Ps. "How many colors a graph needs" is a very well established term in computer science and graph theory.

mockerell•6mo ago
I think the comment referred to the phrase „a graph needs X (colors or whatever)“. For me, this can be read two ways: 1. „a graph always needs at least X colors“ or 2. „a graph always needs at most X colors“.

Personally, I would interpret this as option 1 (and so did the comment above I assume). In that case, the statement is wrong. But I’d prefer to specify „at most/ at least“ anyways.

Or even better, use actual vocabulary. „For every graph there exists a coloring with X colors.“ or „any graph can be coloured using X colors“.

PS: I also agree with the sentiment about quanta magazine. It’s hard to get some actual information from their articles if you know the topic.

JohnKemeny•6mo ago
What about this statement:

No matter how large a car is, it is easy to figure out how much money you'll need to buy it. Simply look at the price tag.
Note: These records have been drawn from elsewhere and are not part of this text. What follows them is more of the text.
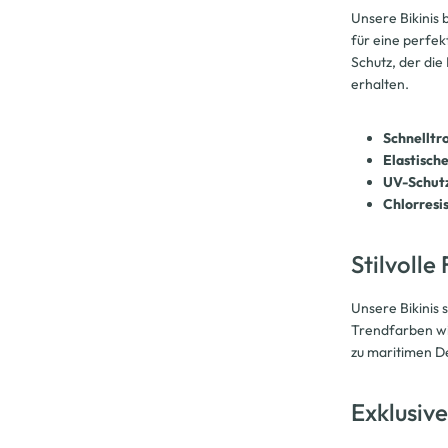
Unsere Bikinis 
für eine perfe
Schutz, der die
erhalten.
Schnelltr
Elastisch
UV-Schut
Chlorresi
Stilvoll
Unsere Bikinis 
Trendfarben wie
zu maritimen De
Exklusiv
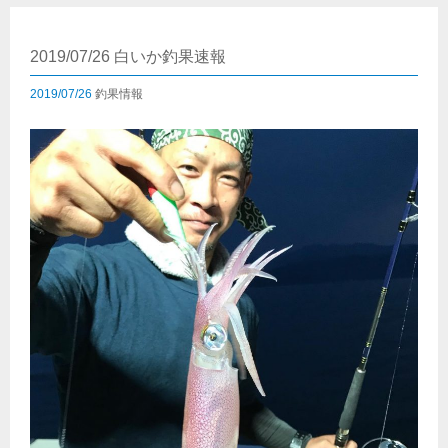
2019/07/26 白いか釣果速報
2019/07/26
釣果情報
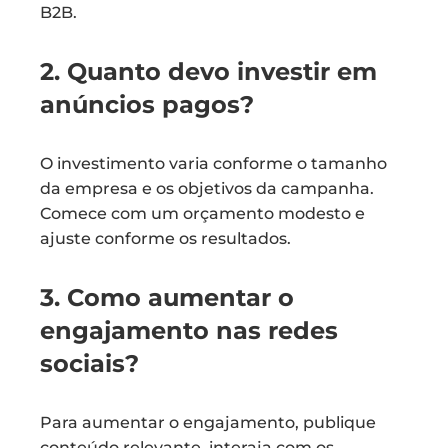
B2B.
2. Quanto devo investir em
anúncios pagos?
O investimento varia conforme o tamanho
da empresa e os objetivos da campanha.
Comece com um orçamento modesto e
ajuste conforme os resultados.
3. Como aumentar o
engajamento nas redes
sociais?
Para aumentar o engajamento, publique
conteúdo relevante, interaja com os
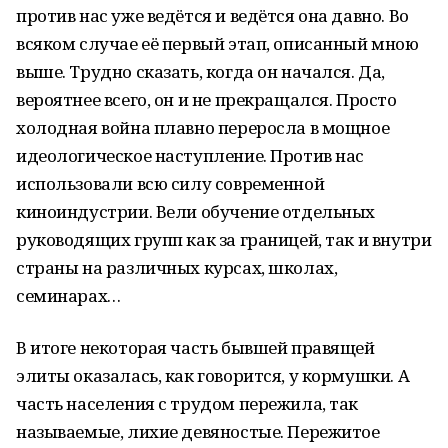
против нас уже ведётся и ведётся она давно. Во
всяком случае её первый этап, описанный мною
выше. Трудно сказать, когда он начался. Да,
вероятнее всего, он и не прекращался. Просто
холодная война плавно переросла в мощное
идеологическое наступление. Против нас
использовали всю силу современной
киноиндустрии. Вели обучение отдельных
руководящих групп как за границей, так и внутри
страны на различных курсах, школах,
семинарах…
В итоге некоторая часть бывшей правящей
элиты оказалась, как говорится, у кормушки. А
часть населения с трудом пережила, так
называемые, лихие девяностые. Пережитое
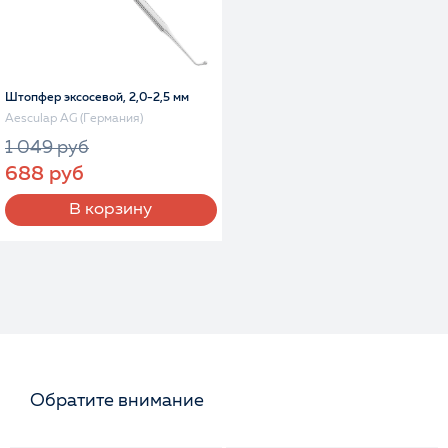
Штопфер эксосевой, 2,0-2,5 мм
Aesculap AG (Германия)
1 049 руб
688 руб
В корзину
Обратите внимание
(From: No matter how large a graph is, it’s easy to figure out how many colors you’ll need to color it. Simply look for the maximum ...)

mauricioc•6mo ago
Parent's point is that sometimes (but not always) the store is perfectly fine selling you a car for $1 less than what the "price tag" of Delta(G)+1 dollars asks for, so "need" is a bit inaccurate.
phkahler•6mo ago
Is this going to lead to faster compile times? Faster register allocation...
john-h-k•6mo ago
Very few compilers actually use vertex coloring for register allocation
isaacimagine•6mo ago
Totally. The hard part isn't coloring (you can use simple heuristics to get a decent register assignment), rather, it's figuring out which registers to spill (don't spill registers in hot loops! and a million other things!).
NooneAtAll3•6mo ago
and this post isn't even about vertex coloring
DannyBee•6mo ago
No.

In SSA, the graphs are chordal, so were already easily colorable (relatively).

Outside of SSA, this is not true, but the coloring is still not the hard part, it's the easy part.